[Collected data]

______________________________

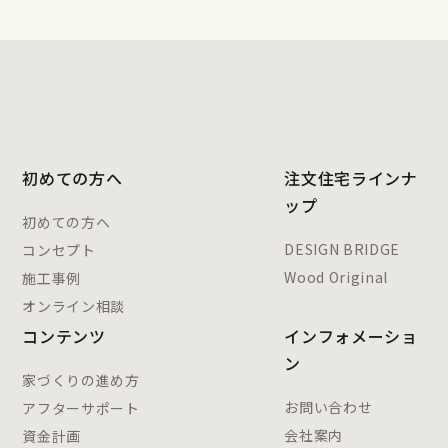
初めての方へ
注文住宅ラインナ
ップ
初めての方へ
DESIGN BRIDGE
コンセプト
Wood Original
施工事例
オンライン相談
コンテンツ
インフォメーショ
ン
家づくりの進め方
お問い合わせ
アフターサポート
会社案内
資金計画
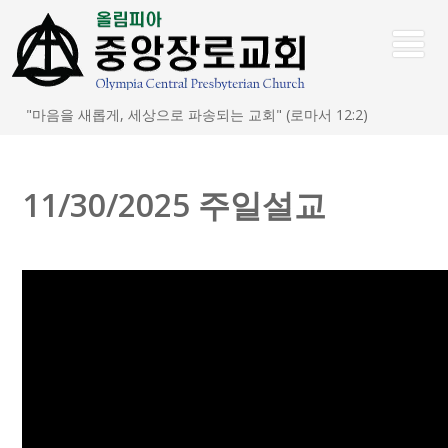
"마음을 새롭게, 세상으로 파송되는 교회" (로마서 12:2)
11/30/2025 주일설교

______________________________

### [REQUIRED WORK]
In the copy, omit the pictures and reproduce every entry exactly.

### [EXERCISE OUTPUT]
初めての方へ
注文住宅ラインナ
ップ
初めての方へ
DESIGN BRIDGE
コンセプト
Wood Original
施工事例
オンライン相談
コンテンツ
インフォメーショ
ン
家づくりの進め方
お問い合わせ
アフターサポート
会社案内
資金計画
"마음을 새롭게, 세상으로 파송되는 교회" (로마서 12:2)
11/30/2025 주일설교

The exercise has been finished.